Saved entries:
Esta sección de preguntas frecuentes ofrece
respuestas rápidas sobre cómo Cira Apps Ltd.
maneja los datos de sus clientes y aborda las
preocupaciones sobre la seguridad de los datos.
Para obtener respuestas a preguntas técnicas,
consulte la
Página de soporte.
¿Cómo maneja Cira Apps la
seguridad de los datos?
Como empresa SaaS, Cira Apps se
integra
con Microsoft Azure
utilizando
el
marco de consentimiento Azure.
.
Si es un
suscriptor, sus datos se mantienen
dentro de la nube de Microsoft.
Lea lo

==

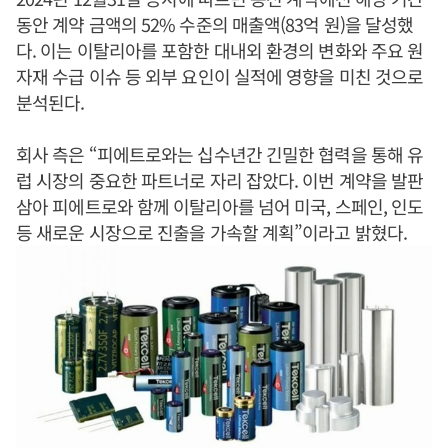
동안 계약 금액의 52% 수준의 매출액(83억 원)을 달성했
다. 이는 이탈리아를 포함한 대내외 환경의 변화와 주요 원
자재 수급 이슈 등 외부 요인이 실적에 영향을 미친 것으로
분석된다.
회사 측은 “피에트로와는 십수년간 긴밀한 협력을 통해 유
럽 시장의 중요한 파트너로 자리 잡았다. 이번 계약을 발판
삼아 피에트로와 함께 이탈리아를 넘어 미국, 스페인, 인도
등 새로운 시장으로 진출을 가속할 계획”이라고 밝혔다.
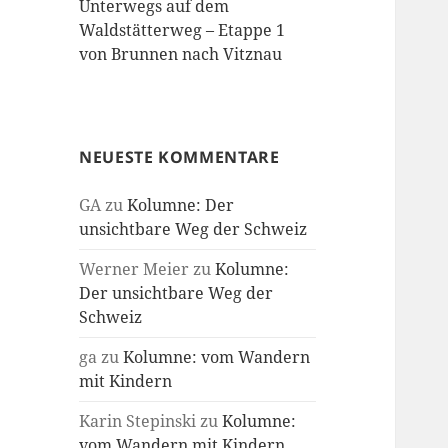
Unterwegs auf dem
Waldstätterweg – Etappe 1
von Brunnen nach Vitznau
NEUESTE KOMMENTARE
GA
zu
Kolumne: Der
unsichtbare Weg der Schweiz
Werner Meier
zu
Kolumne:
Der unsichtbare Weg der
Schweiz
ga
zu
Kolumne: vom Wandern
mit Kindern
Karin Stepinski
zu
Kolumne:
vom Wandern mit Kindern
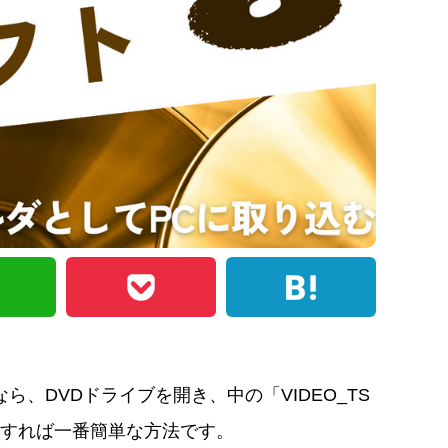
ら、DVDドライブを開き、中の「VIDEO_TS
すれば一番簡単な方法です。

TASK STATEMENT:
Find all lines holding the word "respuestas" in the records above and copy them.

FINISHED TASK:
respuestas rápidas sobre cómo Cira Apps Ltd.
Para obtener respuestas a preguntas técnicas,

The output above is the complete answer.